■ Data for processing ■
Start of Block

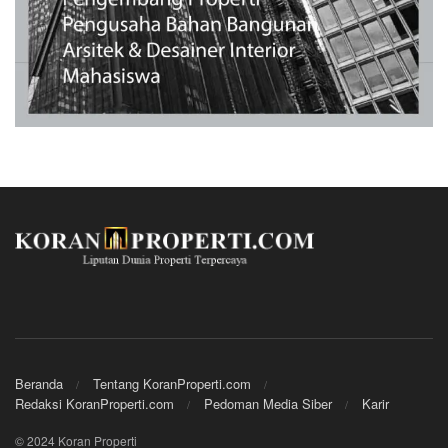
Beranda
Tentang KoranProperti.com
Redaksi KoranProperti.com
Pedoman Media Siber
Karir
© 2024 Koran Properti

End of Block
Start of Block

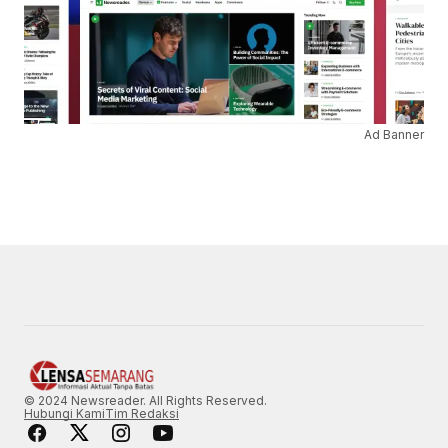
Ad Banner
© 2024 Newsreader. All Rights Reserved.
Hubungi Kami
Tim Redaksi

End of Block

■ Your objective ■
Look through the entries and find each line that has the string "Redaksi". Copy those lines.

■ Answer box ■
Redaksi KoranProperti.com
Tim Redaksi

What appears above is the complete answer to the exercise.